To know if it is a masked expression, you’ll have to wait a while. If the expression turns stronger then it wasn’t a masked expression but if the expression fades away, then it surely was a masked expression.

Rule #2: ‘Upper part of the face is more reliable’

This means that while analyzing facial expressions, you should rely more on the eyebrows than on the mouth. Even if some of us are unaware of how our eyebrows convey our emotional state, all of us know the difference between a smile and a frown. Therefore, if a person has to manipulate his facial expression, he’s more likely to send the wrong signal with his mouth than with the eyebrows.

If you see anger in the eyebrows and a smile on the lips, then, most probably, the smile is not genuine and has been used to mask the anger.


Rule #3: ‘When confused, look at gestures of the body’

Many people are well-aware that facial expressions can convey a myriad of emotions. But most people are not so sure about the body gestures. They know that when they communicate, others look at their face and are keeping an eye on the expressions that they make. They don’t assume that people are also sizing up their body language.

Hence, they’re more likely to manipulate their facial expressions than body gestures. It is for this reason that if you observe anything confusing on the face, you should compare it with the non-verbals of the rest of the body.

Rule #4: ‘When confused, look at the context’

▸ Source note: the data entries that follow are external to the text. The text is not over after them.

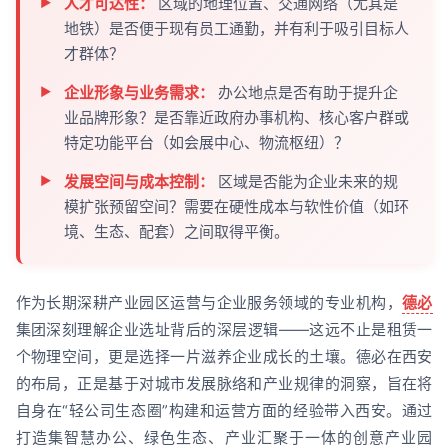
人才可达性：
区域的地理位置、交通网络（尤其是
地铁）是否便于现有员工通勤，并有利于吸引目标人
才群体？
企业形象与业务需求：
办公地点是否有助于提升企
业品牌形象？是否靠近政府办事机构、核心客户群或
特定功能平台（如会展中心、物流枢纽）？
发展空间与成本控制：
区域是否能为企业未来的规
模扩张预留空间？需要在硬性成本与软性价值（如环
境、生态、配套）之间取得平衡。
作为长期深耕产业园区运营与企业服务领域的专业机构，
德必
集团深刻理解企业选址背后的深层逻辑——这远不止是租赁一
个物理空间，更是选择一片滋养企业成长的土壤。德必在西安
的布局，正是基于对城市发展脉络和产业规律的洞察，旨在将
自身在“轻公司生态圈”构建和运营方面的经验带入西安。通过
打造集智慧办公、绿色生态、产业汇聚于一体的创意产业园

I’ve said it before and I’m saying it again, “If your conclusion doesn’t fit the context, then it is probably wrong.” Sometimes, when you’re confused between the masked and mixed facial expressions, the context might prove to be a savior and deliver you from your predicament.

Putting it all together

You need to keep all the above rules into consideration if you want accurate results. The more rules you consider the higher will be the accuracy of your conclusion.

I’ll again give an example of a mix of the sadness and happiness expressions because it is more likely than any other blend of emotions to cause confusion. You see the sadness in a person’s eyebrows and a smile on their lips. You think, “Okay, the upper part of the face is more reliable so sadness is being masked by happiness.”  

But wait… it is risky to make a conclusion based on only one rule.
Look at the non-verbals of the body. Look at the context. Do they justify your conclusion?
Some examples

mixed expression


This facial expression is a mix of surprise (raised brows, popped out eyes, open mouth), fear (stretched lips) and sadness (lip corners turned down). This is the kind of expression that someone would make when they hear or see something shocking and terrifying and sad at the same time.

mixed sad expression

  

This expression is a mix of surprise (popped out eyes, open mouth) and sadness (inverted ‘V’ brows, horseshoe wrinkle on the forehead). The person is sad and surprised at what he hears or sees, but there’s no fear.

mixed expression- contempt


This guy is feeling slightly surprised (one popped out eye, one raised brow), disgust (nostrils pulled back, wrinkled nose) and contempt (one lip corner turned up). He’s seeing or hearing something mildly surprising (since surprise registers only on one side of his face) that is disgusting at the same time. Since contempt is also shown here, it means the expression is directed toward another human being. 
masked facial expression

        

This one’s a good example of a masked facial expression. The upper part of the man’s face is showing sadness (horseshoe wrinkle on the forehead) but at the same time, he is smiling. The smile has been used here to mask the sadness. This is also confirmed by the fact the smile is clearly a fake one. When we’re masking our true emotions, we often use a fake smile to convince the other person that we’re ‘fine’ or ‘okay’ with whatever’s happening. 

To give you an example as to the kinds of situations in which such masked facial expressions may be used, think of this scenario: His long-time crush tells him that she’s getting engaged to someone else and he replies, “I’m happy for you” and then makes this facial expression.